Deuxième chose, c'est aujourd'hui la levée des scellés. Mais cette levée des scellés ne dit rien à personne, alors que cela veut dire enrichissement de l'uranium. Or, je ne connais pas aujourd'hui de programme civil iranien qui justifie cela. Que les Iraniens, que les Coréens du Nord aient droit à l'énergie nucléaire civile...
Q - ... civile, comme le président de la République l'a rappelé aujourd'hui aux vœux au corps diplomatique...
R – Mais aujourd'hui, malheureusement, je ne vois pas pourquoi il faudrait enrichir l'uranium en Iran pour faire un programme nucléaire civil. Donc, il y a probablement autre chose. C'est la raison pour laquelle M. El Baradeï, nouveau prix Nobel de la paix et directeur de l'Agence internationale pour l'Energie atomique, estime pour la huitième fois qu'il y a des violations internationales de la part de l'Iran.

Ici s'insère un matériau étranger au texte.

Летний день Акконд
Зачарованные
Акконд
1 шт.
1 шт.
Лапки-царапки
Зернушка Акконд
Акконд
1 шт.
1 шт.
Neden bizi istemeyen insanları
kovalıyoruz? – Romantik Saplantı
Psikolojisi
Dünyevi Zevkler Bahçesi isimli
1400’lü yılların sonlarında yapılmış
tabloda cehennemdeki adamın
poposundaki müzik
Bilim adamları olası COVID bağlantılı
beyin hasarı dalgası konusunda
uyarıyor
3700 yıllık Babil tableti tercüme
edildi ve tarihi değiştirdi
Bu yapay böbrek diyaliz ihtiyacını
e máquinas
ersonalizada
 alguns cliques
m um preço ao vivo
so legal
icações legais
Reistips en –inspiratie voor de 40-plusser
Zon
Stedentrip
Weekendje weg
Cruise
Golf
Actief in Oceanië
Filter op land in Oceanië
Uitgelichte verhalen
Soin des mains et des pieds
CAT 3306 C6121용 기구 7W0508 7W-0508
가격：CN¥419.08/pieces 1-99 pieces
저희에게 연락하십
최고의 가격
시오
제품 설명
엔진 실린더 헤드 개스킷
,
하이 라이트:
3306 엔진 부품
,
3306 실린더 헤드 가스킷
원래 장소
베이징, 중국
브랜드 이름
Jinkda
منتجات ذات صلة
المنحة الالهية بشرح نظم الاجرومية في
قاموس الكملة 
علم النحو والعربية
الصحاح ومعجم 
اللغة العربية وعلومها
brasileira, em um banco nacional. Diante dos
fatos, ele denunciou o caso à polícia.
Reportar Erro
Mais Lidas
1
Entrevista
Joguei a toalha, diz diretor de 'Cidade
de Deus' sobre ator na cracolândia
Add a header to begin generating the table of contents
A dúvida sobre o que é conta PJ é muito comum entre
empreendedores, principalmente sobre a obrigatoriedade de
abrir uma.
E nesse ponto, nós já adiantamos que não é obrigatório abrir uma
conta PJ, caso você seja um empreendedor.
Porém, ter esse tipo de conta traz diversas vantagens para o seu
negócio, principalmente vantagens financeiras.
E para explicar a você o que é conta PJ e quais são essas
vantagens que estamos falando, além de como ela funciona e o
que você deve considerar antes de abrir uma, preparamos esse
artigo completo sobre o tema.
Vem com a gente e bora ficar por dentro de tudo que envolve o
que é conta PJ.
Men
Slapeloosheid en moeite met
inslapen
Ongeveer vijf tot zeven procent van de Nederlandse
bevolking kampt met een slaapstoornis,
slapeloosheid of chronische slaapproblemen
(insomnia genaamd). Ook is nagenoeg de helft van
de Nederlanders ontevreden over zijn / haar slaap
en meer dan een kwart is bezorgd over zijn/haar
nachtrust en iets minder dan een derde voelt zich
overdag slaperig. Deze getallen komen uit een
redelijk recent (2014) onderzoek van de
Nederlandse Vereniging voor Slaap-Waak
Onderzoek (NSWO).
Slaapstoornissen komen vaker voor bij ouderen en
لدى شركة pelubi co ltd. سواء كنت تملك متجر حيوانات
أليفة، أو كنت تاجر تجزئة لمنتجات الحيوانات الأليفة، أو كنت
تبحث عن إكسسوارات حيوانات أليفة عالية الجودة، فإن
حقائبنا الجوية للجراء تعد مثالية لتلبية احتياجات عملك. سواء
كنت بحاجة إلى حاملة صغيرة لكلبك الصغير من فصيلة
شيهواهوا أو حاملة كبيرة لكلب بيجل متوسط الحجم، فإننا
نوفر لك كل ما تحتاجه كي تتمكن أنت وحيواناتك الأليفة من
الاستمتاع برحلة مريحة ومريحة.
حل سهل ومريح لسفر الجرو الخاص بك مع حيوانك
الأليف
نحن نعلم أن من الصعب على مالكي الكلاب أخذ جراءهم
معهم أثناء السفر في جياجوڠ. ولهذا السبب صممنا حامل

Donc, je vais rencontrer mon homologue, Jack Straw, ministre britannique des Affaires étrangères, et mon homologue allemand, M. Frank-Walter Steinmeier dans quelques heures, jeudi après-midi, et nous allons travailler sur ce sujet pour faire une déclaration commune. Car nous devions, comme vous le savez, rencontrer les Iraniens. Nous, Britanniques, Allemands, Français, ceux qu'on appelle l'E3/EU, nous avons, depuis début 2003, au nom de l'Union européenne, voulu négocier, en disant qu'il n'était pas possible que cette grande civilisation - c'est un des plus grands pays du monde - puisse aller jusque-là. Donc, nous leur demandions de suspendre les activités nucléaires sensibles, d'arrêter. Nous leur disions que l'on peut parler, réfléchir ensemble, donner des choses, y compris le nucléaire civil ou faire entrer l'Iran dans l'OMC. Mais il faut arrêter ce programme nucléaire qui pourrait être militaire.
Les Russes ont, il y a quelques jours, proposé d'enrichir l'uranium chez eux. Nous avons cru, à un moment donné, que ce serait possible. C'est un échec aussi. Donc...
Q – Un mot sur la Syrie pour conclure.
R – La France s'intéresse essentiellement au Liban, comme vous le savez.
Q – Mais enfin, M. Khaddam, qui est l'ancien vice-président syrien est en France, à Paris où il a des activités qui ne sont pas...
R - Il n'est pas en rapport avec nous.
Q – Je n'ai pas dit qu'il avait un bureau au ministère des Affaires étrangères. Je dis simplement qu'il était à Paris et qu'il avait des activités, j'ai cru comprendre, très politiques...
R - Oui, mais qui le regardent, eux.
Q - ...puisqu'il est candidat...
R – Vous me posez plusieurs questions là. Vous me dites : la Syrie ; ensuite, vous faites comme si M. Khaddam, parce qu'il était en France, avait notre approbation. Donc, soyons clairs : pour nous, dans les rapports Liban-Syrie, c'est le Liban qui nous intéresse dans la mesure où il n'est pas question pour le Liban, comme pour n'importe quel autre pays dans le monde, de voir sa souveraineté bafouée.